Tak Diangkat jadi PNS, Guru Honor Ancam Golput
jpnn.com - PADANG--Puluhan pegawai honorer kategori dua (K-2) dari sejumlah daerah di Sumatera Barat berunjuk rasa ke kantor gubernur, Jumat (14/3). Mereka menuntut diberi gaji sesuai upah minimum provinsi (UMP) serta diangkat menjadi PNS sebelum pemilu legislatif 9 April nanti. Selain di kantor gubernur, guru honor di Pesisir Selatan juga demo ke kantor Bupati Pessel.
Tenaga honorer tersebut sempat bersitegang dengan petugas pengamanan karena merasa tidak diperlakukan secara manusiawi dalam menyampaikan aspirasi.
Pantauan Padang Ekspres (Grup JPNN) di lokasi, pegawai honorer tersebut datang pada pukul 10.00 membawa spanduk putih panjang. Dalam spanduk panjang itu bertuliskan 4 poin yang menjadi dasar tuntutan mereka. Empat poin itu adalah menuntut gaji sesuai UMP, meluluskan honorer 100 persen, menolak pemberlakuan UU Aparatur Sipil Negara (ASN) karena tidak berpihak pada honorer, serta mendesak diangkat sebelum pengumuman penerimaan CPNS pelamar umum.
Saat orasi, guru honorer tersebut sempat melantunkan Asmaul Husna.
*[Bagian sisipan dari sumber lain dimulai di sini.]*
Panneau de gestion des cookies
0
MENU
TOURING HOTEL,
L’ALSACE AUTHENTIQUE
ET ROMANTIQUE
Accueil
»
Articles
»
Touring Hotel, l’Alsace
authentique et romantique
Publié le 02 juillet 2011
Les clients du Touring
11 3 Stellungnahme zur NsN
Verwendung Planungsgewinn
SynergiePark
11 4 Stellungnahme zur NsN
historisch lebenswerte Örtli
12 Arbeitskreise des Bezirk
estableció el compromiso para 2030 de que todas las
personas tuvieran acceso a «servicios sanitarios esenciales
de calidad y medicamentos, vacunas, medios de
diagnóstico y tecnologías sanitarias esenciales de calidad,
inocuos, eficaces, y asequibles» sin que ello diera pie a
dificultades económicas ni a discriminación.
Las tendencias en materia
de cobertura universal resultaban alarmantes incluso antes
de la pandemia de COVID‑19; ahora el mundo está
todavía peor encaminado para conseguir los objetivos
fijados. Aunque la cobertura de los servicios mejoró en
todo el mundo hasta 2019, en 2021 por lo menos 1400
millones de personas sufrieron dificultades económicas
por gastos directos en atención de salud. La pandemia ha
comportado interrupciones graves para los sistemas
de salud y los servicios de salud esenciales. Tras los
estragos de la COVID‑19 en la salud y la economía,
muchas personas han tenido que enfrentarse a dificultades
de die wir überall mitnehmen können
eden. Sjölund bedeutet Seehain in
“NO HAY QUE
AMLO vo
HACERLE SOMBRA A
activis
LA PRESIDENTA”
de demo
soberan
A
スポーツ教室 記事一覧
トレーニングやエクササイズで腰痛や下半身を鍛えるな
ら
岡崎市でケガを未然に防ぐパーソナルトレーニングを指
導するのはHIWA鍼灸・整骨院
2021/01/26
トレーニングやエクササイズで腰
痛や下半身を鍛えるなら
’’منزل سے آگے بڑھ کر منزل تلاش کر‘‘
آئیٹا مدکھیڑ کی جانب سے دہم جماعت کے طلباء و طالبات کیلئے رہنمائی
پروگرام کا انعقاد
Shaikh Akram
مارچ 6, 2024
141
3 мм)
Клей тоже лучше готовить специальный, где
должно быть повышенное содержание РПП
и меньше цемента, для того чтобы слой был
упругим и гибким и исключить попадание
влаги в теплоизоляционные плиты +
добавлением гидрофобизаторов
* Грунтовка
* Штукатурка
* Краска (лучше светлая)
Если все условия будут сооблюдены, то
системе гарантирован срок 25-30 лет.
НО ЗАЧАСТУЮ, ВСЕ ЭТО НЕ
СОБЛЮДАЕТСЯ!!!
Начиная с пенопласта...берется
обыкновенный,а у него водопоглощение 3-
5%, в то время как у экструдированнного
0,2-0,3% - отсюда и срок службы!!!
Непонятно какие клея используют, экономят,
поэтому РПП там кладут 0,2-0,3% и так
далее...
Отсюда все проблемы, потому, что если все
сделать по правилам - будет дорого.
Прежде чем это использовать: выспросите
Pukul 11.30, sebanyak 15 perwakilan aksi demonstrasi dipersilakan masuk ke kantor gubernur guna beraudiensi dengan Asisten III Setprov Sumbar, Sudirman Gani, Kepala Dinas Pendidikan Sumbar Syamsurizal dan Kepala Badan Kepegawaian Daerah (BKD) Sumbar Jayadisman.
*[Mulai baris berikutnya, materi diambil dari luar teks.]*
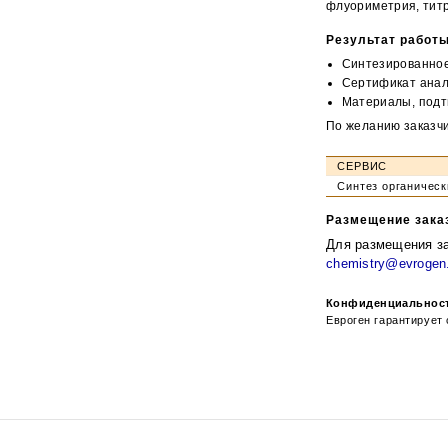
флуориметрия, титр
Результат работы
Синтезированное
Сертификат анал
Материалы, подт
По желанию заказчи
СЕРВИС
Синтез органическ
Размещение зака
Для размещения за
chemistry@evrogen
Конфиденциальнос
Евроген гарантирует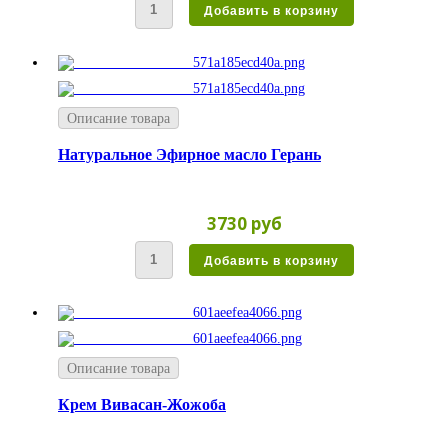
Описание товара
Натуральное Эфирное масло Герань
3730 руб
Описание товара
Крем Вивасан-Жожоба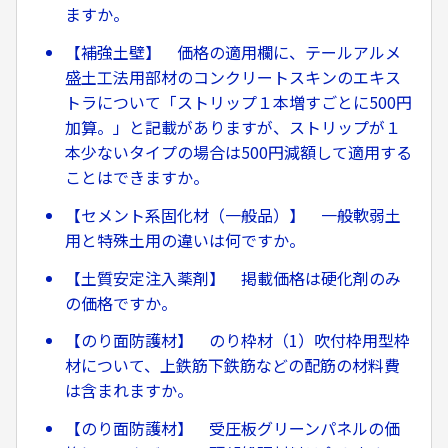
ますか。
【補強土壁】 価格の適用欄に、テールアルメ
盛土工法用部材のコンクリートスキンのエキス
トラについて「ストリップ１本増すごとに500円
加算。」と記載がありますが、ストリップが１
本少ないタイプの場合は500円減額して適用する
ことはできますか。
【セメント系固化材（一般品）】 一般軟弱土
用と特殊土用の違いは何ですか。
【土質安定注入薬剤】 掲載価格は硬化剤のみ
の価格ですか。
【のり面防護材】 のり枠材（1）吹付枠用型枠
材について、上鉄筋下鉄筋などの配筋の材料費
は含まれますか。
【のり面防護材】 受圧板グリーンパネルの価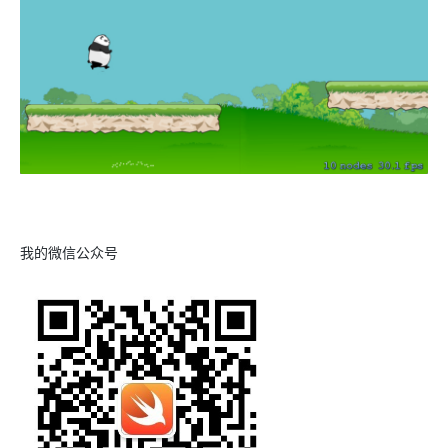
我的微信公众号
Pertemuan dilakukan di ruangan kerja Asisten III. Dari 15 tenaga honorer yang masuk, ternyata hanya 13 orang yang masuk karena keterbatasan ruangan. Usai pertemuan, tenaga honorer langsung mencak-mencak. Mereka merasa diperlakukan tidak manusiawi, selama pertemuan berlangsung. Tenaga honorer tidak diberikan kesempatan menyampaikan aspirasi. Dari 13 perwakilan yang masuk, hanya 3 orang yang diperkenankan berbicara dan itu waktunya hanya kurang 5 menit.Tenaga Honorer sempat bersitegang dengan pasukan Satpol PP dan aparat kepolisian yang melakukan pengamanan.
Salah seorang honorer, Helmi mengaku kecewa dengan sikap pimpinan rapat yang tidak memperlakukan guru honorer secara baik, bahkan mereka mengeluarkan keluhan, kerap dihentikan pimpinan rapat.
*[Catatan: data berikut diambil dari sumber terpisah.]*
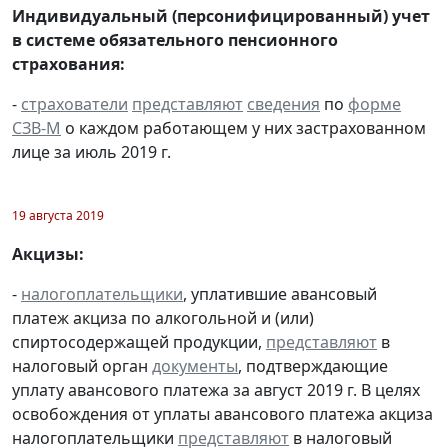
Индивидуальный (персонифицированный) учет
в системе обязательного пенсионного
страхования:
-
страхователи
представляют
сведения
по
форме
СЗВ-М
о каждом работающем у них застрахованном
лице за июль 2019 г.
19 августа 2019
Акцизы:
-
налогоплательщики
, уплатившие авансовый
платеж акциза по алкогольной и (или)
спиртосодержащей продукции,
представляют
в
налоговый орган
документы
, подтверждающие
уплату авансового платежа за август 2019 г. В целях
освобождения от уплаты авансового платежа акциза
налогоплательщики
представляют
в налоговый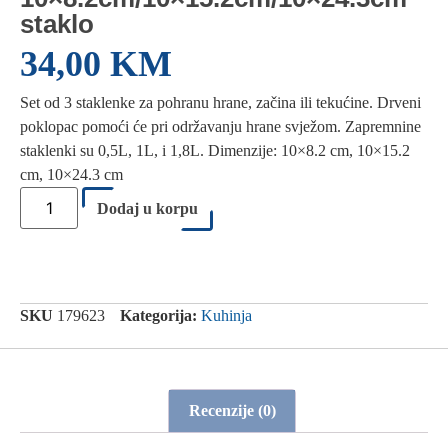
staklo
34,00
KM
Set od 3 staklenke za pohranu hrane, začina ili tekućine. Drveni
poklopac pomoći će pri održavanju hrane svježom. Zapremnine
staklenki su 0,5L, 1L, i 1,8L. Dimenzije: 10×8.2 cm, 10×15.2
cm, 10×24.3 cm
Dodaj u korpu
SKU
179623
Kategorija:
Kuhinja
Recenzije (0)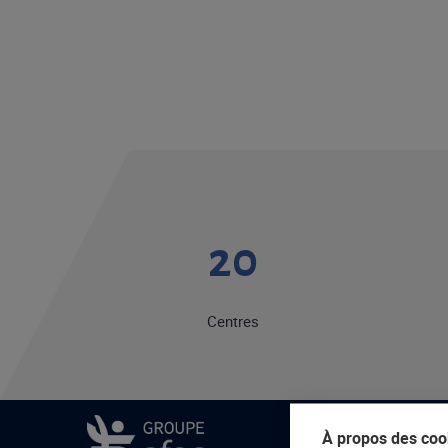
20
Centres
À propos des cook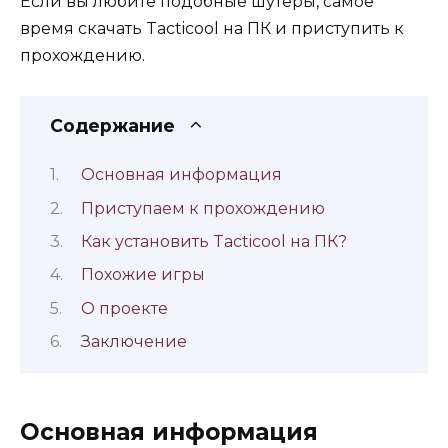
Если вы любите подобные шутеры, самое
время скачать Tacticool на ПК и приступить к
прохождению.
Содержание
Основная информация
Приступаем к прохождению
Как установить Tacticool на ПК?
Похожие игры
О проекте
Заключение
Основная информация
"ÂKami tidak puas dengan penyampaian aspirasi. Kami tidak diizinkan mengeluarkan pendapat,"Â ujarnya.
Katanya, dia sudah puluhan tahun menjadi honorer. Untuk per jam mengajar, ia hanya mendapatkan uang Rp 25 ribu. Dia mengaku bertahan menjadi tenaga honorer karena datanya sudah masuk database. Dia menengarai ada tenaga honorer yang lulus menjadi CPNS melakukan pemalsuan data dan rata- rata honorer itu masih berusia muda-muda.